ROWLEY. What can have happened to trouble you since yesterday?

SIR PETER. A good—question to a married man—

ROWLEY. Nay I'm sure your Lady Sir Peter can't be the cause of your uneasiness.

SIR PETER. Why has anybody told you she was dead[?]

ROWLEY. Come, come, Sir Peter, you love her, notwithstanding your tempers do not exactly agree.

SIR PETER. But the Fault is entirely hers, Master Rowley—I am myself, the sweetest temper'd man alive, and hate a teasing temper; and so I tell her a hundred Times a day—

ROWLEY. Indeed!

SIR PETER. Aye and what is very extraordinary in all our disputes she is always in the wrong! But Lady Sneerwell, and the Set she meets at her House, encourage the perverseness of her Disposition—then to complete my vexations—Maria—my Ward—whom I ought to have the Power of a Father over, is determined to turn Rebel too and absolutely refuses the man whom I have long resolved on for her husband—meaning I suppose, to bestow herself on his profligate Brother.

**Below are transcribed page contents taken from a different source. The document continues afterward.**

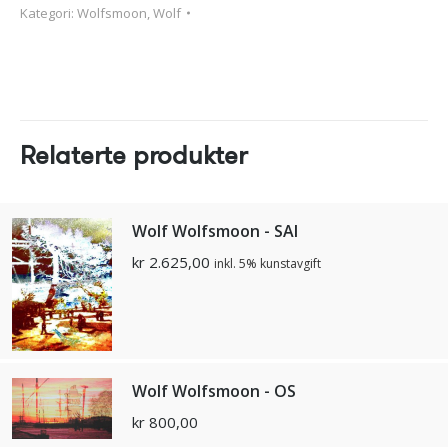
Kategori:
Wolfsmoon, Wolf
Relaterte produkter
Wolf Wolfsmoon - SAI
kr
2.625,00
inkl. 5% kunstavgift
Wolf Wolfsmoon - OS
kr
800,00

ROWLEY. You know Sir Peter I have always taken the Liberty to differ with you on the subject of these two young Gentlemen—I only wish you may not be deceived in your opinion of the elder. For Charles, my life on't! He will retrieve his errors yet—their worthy Father, once my honour'd master, was at his years nearly as wild a spark.

SIR PETER. You are wrong, Master Rowley—on their Father's Death you know I acted as a kind of Guardian to them both—till their uncle Sir Oliver's Eastern Bounty gave them an early independence. Of course no person could have more opportunities of judging of their Hearts—and I was never mistaken in my life. Joseph is indeed a model for the young men of the Age—He is a man of Sentiment—and acts up to the Sentiments he professes—but for the other[,] take my word for't [if] he had any grain of Virtue by descent—he has dissipated it with the rest of his inheritance. Ah! my old Friend, Sir Oliver will be deeply mortified when he finds how Part of his Bounty has been misapplied.